■ Exercise goal
In the listing that follows, the lines starting at the one containing "ndrzeja Zauchy" and ending at the one containing "Instalasi dan perbaikan listrik kota bogor" are to be returned exactly, both boundary lines included, and no others.

■ Dataset records

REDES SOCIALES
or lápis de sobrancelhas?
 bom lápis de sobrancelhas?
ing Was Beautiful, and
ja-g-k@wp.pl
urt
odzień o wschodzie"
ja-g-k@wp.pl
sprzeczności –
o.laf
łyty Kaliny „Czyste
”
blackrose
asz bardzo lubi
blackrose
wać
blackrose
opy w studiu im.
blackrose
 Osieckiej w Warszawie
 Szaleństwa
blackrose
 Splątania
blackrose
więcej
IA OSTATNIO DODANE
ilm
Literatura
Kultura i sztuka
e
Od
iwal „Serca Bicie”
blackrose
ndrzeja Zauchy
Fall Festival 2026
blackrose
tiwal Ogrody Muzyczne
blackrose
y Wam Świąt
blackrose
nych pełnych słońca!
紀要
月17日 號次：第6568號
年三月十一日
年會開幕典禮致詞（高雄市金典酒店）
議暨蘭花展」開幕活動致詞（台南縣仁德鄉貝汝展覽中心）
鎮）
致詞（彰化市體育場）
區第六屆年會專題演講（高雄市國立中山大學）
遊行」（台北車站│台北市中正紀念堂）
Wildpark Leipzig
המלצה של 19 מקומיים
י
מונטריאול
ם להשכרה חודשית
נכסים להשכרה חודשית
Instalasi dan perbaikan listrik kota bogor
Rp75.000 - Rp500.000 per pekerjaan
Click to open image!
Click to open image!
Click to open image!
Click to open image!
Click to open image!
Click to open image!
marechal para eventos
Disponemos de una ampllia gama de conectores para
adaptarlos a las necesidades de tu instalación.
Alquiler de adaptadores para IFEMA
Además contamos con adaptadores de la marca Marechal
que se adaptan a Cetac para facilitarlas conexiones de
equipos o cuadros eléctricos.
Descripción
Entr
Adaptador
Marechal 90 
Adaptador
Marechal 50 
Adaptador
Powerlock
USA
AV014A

==

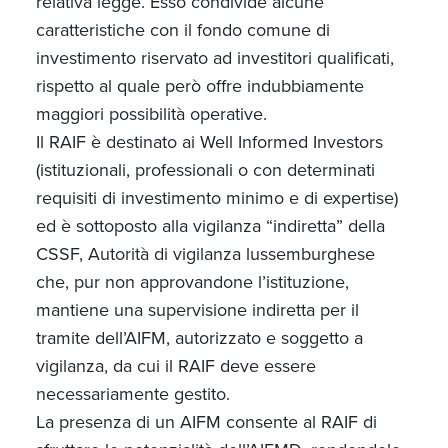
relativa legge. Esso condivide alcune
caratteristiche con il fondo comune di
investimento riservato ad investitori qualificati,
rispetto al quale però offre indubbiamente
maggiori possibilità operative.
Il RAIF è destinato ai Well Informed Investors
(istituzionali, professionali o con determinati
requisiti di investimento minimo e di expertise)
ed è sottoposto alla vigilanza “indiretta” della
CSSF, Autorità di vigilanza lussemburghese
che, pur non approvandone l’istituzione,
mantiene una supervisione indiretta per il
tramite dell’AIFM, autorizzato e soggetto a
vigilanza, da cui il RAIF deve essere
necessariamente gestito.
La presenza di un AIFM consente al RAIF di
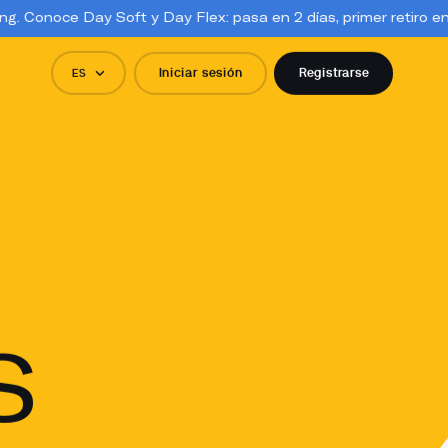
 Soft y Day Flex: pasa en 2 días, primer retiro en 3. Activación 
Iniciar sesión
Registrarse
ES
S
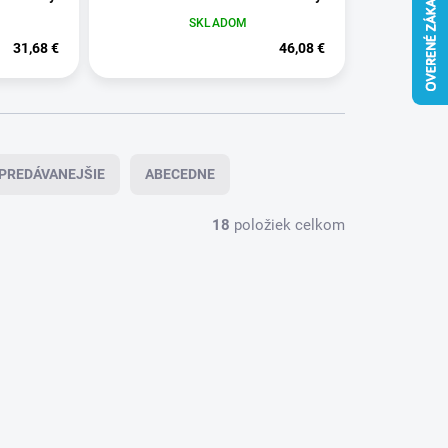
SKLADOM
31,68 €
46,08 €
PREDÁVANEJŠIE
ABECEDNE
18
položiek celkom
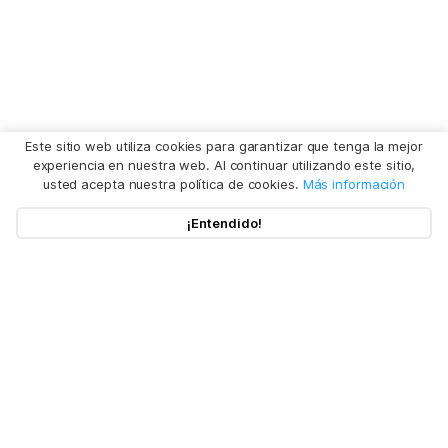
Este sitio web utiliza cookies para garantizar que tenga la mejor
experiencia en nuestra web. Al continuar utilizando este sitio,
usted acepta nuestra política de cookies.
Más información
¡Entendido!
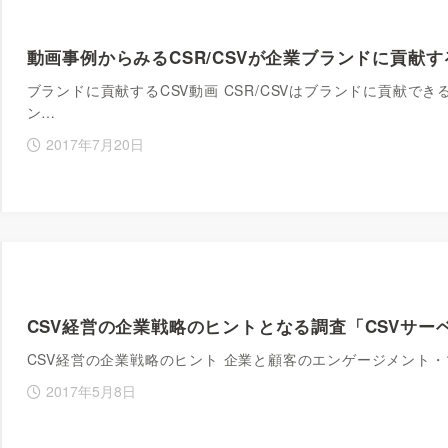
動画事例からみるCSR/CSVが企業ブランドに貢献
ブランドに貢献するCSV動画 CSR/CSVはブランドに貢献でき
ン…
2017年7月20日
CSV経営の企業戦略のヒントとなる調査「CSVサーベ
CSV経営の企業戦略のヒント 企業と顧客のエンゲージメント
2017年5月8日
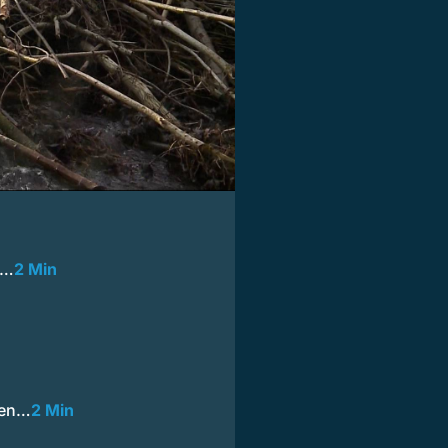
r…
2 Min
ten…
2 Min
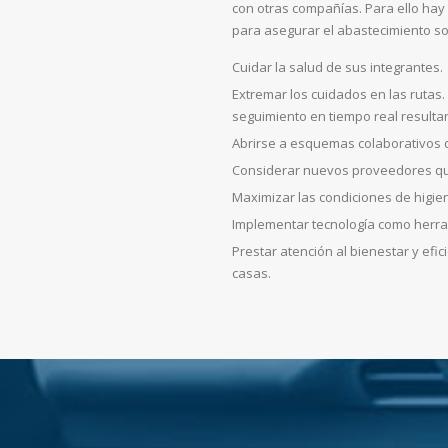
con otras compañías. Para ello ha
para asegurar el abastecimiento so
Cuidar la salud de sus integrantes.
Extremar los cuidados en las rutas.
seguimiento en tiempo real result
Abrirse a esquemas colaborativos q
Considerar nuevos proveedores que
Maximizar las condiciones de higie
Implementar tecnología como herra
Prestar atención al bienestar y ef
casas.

==

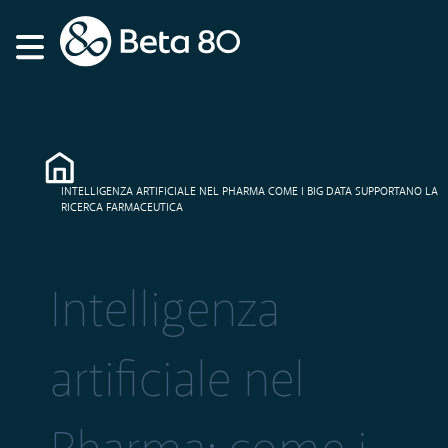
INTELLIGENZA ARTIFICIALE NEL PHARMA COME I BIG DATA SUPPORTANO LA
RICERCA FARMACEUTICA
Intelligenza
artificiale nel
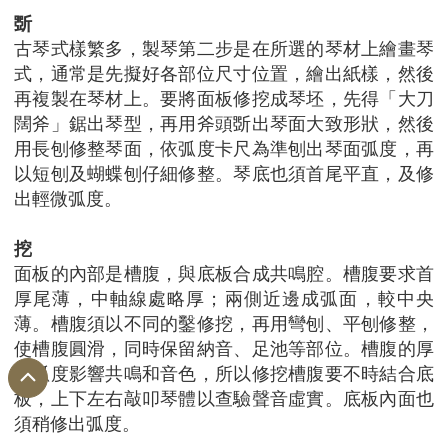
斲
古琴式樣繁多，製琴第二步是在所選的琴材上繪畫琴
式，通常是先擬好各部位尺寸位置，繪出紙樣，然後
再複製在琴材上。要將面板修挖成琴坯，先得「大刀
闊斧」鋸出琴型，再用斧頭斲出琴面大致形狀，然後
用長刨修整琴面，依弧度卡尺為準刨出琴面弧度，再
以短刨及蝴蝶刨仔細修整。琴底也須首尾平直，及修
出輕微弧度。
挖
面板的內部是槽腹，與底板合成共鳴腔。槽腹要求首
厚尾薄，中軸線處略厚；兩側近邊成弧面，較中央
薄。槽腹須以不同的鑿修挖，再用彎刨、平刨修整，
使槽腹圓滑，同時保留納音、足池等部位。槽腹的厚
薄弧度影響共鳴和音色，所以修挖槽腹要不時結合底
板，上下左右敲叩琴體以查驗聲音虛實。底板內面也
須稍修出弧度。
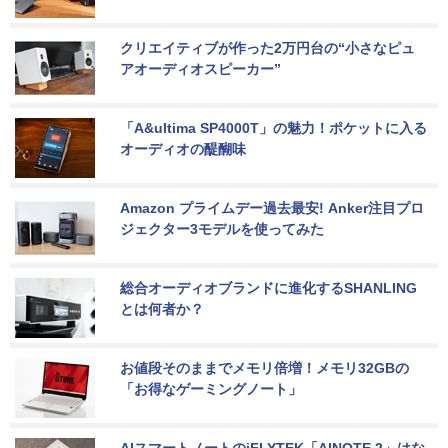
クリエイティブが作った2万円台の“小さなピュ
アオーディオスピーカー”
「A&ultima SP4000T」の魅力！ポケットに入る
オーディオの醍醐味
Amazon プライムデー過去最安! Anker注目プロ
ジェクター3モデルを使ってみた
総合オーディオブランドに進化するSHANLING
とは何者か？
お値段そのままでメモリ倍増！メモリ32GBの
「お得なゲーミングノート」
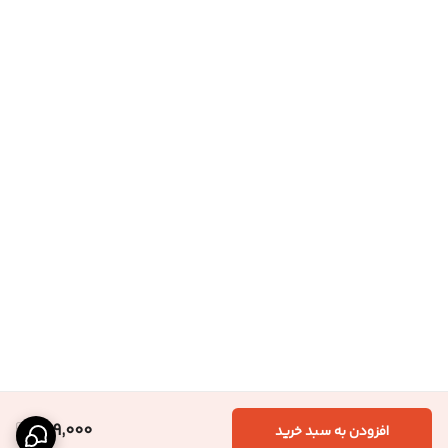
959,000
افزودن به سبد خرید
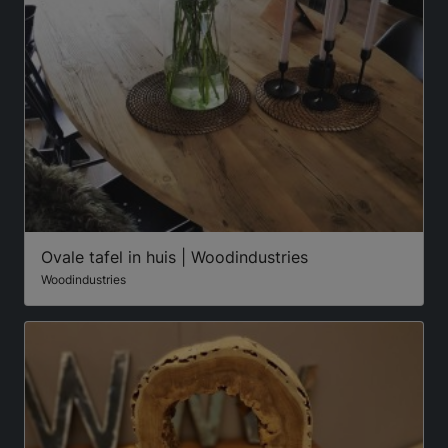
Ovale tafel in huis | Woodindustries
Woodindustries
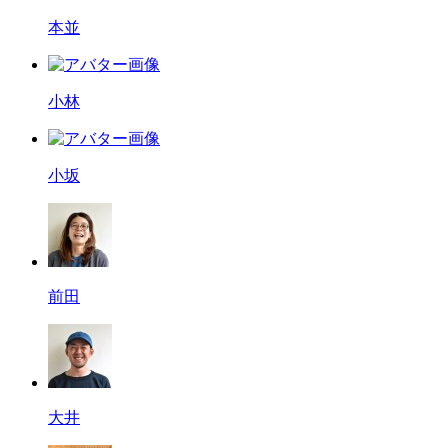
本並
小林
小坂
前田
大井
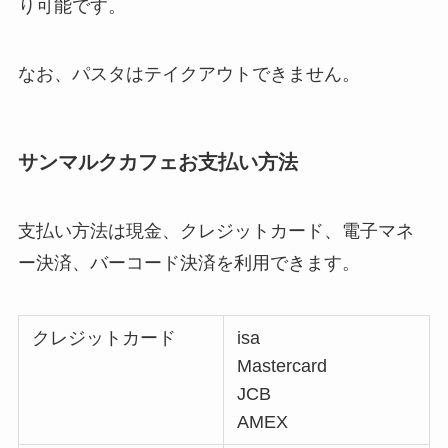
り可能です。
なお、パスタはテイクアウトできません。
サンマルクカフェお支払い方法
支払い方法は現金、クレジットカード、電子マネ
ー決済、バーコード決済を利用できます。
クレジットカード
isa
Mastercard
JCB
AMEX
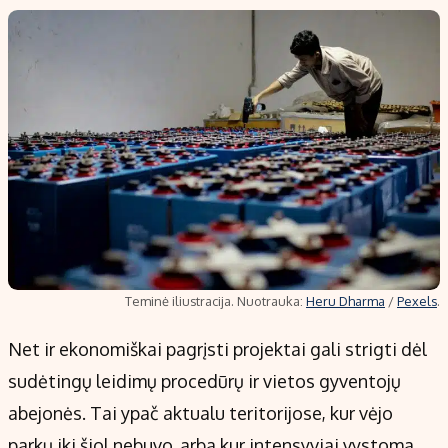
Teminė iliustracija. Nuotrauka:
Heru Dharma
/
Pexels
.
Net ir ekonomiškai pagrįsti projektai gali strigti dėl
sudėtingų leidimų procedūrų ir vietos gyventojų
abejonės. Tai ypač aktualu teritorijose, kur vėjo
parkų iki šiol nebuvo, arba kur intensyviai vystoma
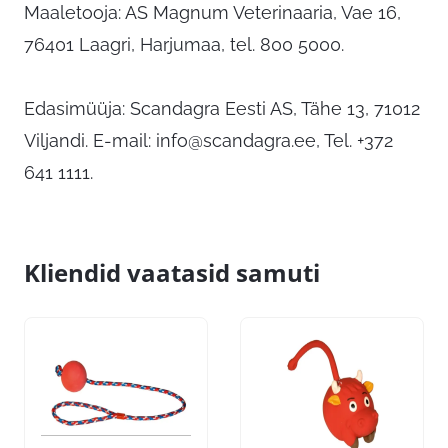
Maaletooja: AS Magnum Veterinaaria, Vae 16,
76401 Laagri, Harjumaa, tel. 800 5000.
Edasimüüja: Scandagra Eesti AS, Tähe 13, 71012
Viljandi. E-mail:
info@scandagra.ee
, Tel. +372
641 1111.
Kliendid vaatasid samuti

■ The completed task
ndrzeja Zauchy
Fall Festival 2026
blackrose
tiwal Ogrody Muzyczne
blackrose
y Wam Świąt
blackrose
nych pełnych słońca!
紀要
月17日 號次：第6568號
年三月十一日
年會開幕典禮致詞（高雄市金典酒店）
議暨蘭花展」開幕活動致詞（台南縣仁德鄉貝汝展覽中心）
鎮）
致詞（彰化市體育場）
區第六屆年會專題演講（高雄市國立中山大學）
遊行」（台北車站│台北市中正紀念堂）
Wildpark Leipzig
המלצה של 19 מקומיים
י
מונטריאול
ם להשכרה חודשית
נכסים להשכרה חודשית
Instalasi dan perbaikan listrik kota bogor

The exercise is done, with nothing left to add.